Prefeito de Santo André equaciona dívida da Companhia de Abastecimento

PTB Notícias 2/03/2009, 11:42


A Prefeitura de Santo André equacionou um dos problemas históricos com relação à Craisa (Companhia Regional de Abastecimento Integrado de Santo André): a dívida de aproximadamente R$ 7,3 milhões (26% do orçamento anual de quase R$ 28 milhões), que impedia o poder público de investir na melhoria dos serviços oferecidos pela autarquia.

Neste mês, o governo Aidan Ravin (PTB) conseguiu finalizar a negociação – com desconto e de forma parcelada – dos pagamentos relativos às penhoras online (cuja soma chega a R$ 2,3 milhões) e aos débitos com fornecedores (cerca de R$ 5 milhões).

Com isso, a municipalidade garantiu que o dinheiro que entrar no caixa da autarquia a partir de agora não será mais sequestrado.

Nos últimos dois anos, calcula o poder público, cerca de R$ 400 mil depositados na conta da Craisa foram retidos para pagamento de penhoras online (espécie de precatórios relativos à administração indireta, por meio do qual a Justiça determina o bloqueio da conta bancária do devedor para garantir automaticamente o pagamento ao credor).

Além disso, com os descontos obtidos nas negociações, o governo acredita ter gerado uma economia de quase R$ 500 mil aos cofres públicos com pagamento de dívidas.

“Do final de 1997 para cá, a Craisa começou a apresentar déficit por conta da má administração do PT.

Com essa renegociação, teremos mais tranquilidade para trabalhar a partir de agora”, comemorou Eu-clides Valdomiro Marchi, superintendente da autarquia.

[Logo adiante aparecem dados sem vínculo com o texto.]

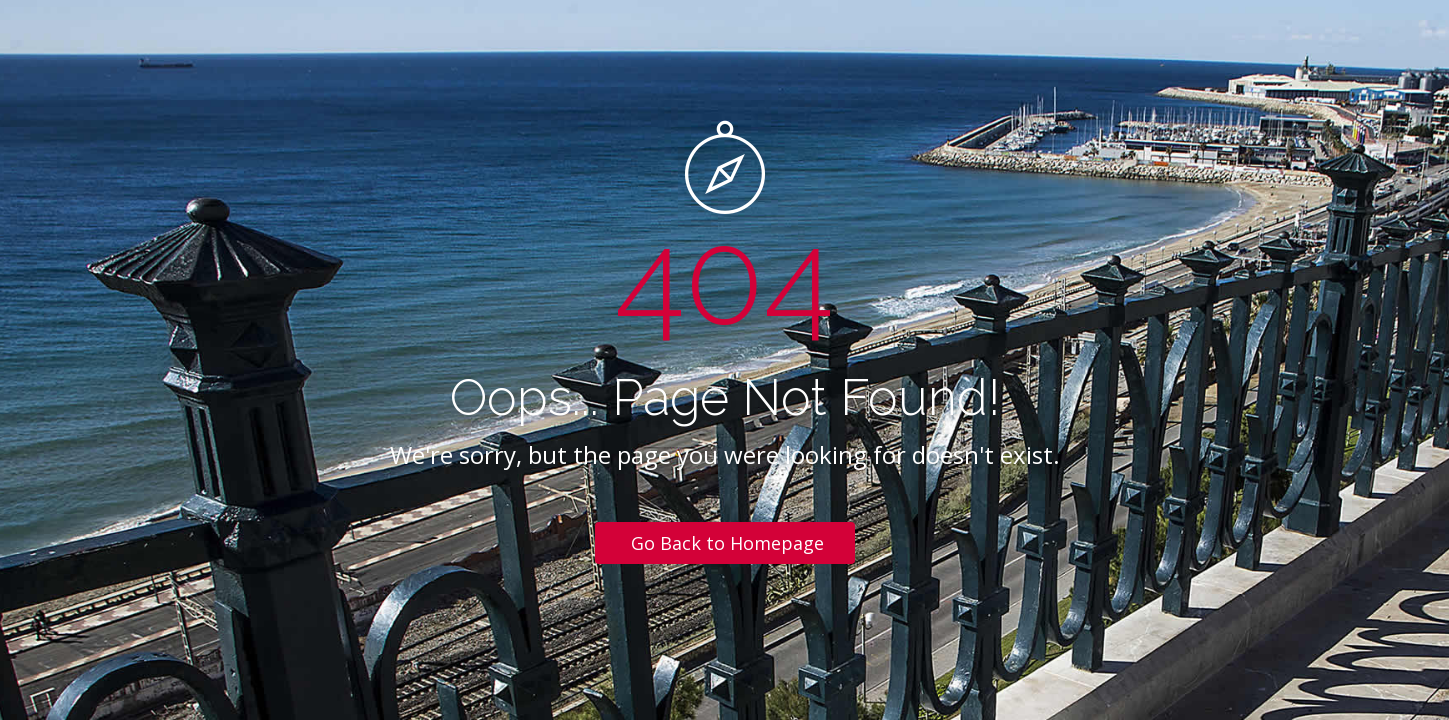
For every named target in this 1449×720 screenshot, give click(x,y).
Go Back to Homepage (727, 543)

Expectativa – “O mais importante é que temos a perspectiva de fazer com que a Craisa volte a ser rentável, e obtenha lucro depois de mais de 10 anos.

Não é possível oferecer um serviço de qualidade, uma merenda de qualidade, em um lugar deficitário”, ressaltou Nilson Bonome, secretário de Finanças.

Segundo ele, os débitos referentes às dívidas da Craisa serão zerados em, no máximo, seis meses.

“Isso nos proporcionará obter preços mais em conta na aquisição de produtos.

Antes de assumirmos, os fornecedores, cientes de que receberiam o pagamento com atraso de 90 a 120 dias, já embutiam um preço maior no valor cobrado”, acrescentou Bonome.

Ele citou o exemplo da compra da carne moída.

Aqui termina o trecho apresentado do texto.